Given information:
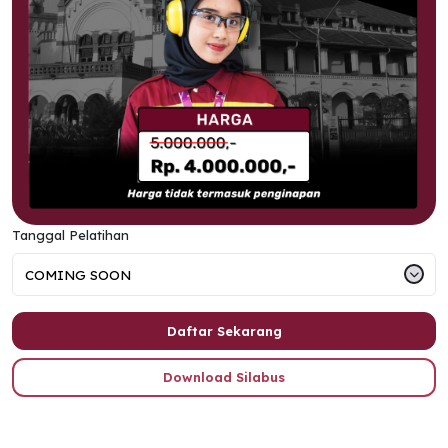
Tanggal Pelatihan
Daftar Sekarang
Download Silabus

Required work:
All of the data should come back exactly as written, but without pictures.

Output below:
Tanggal Pelatihan
Daftar Sekarang
Download Silabus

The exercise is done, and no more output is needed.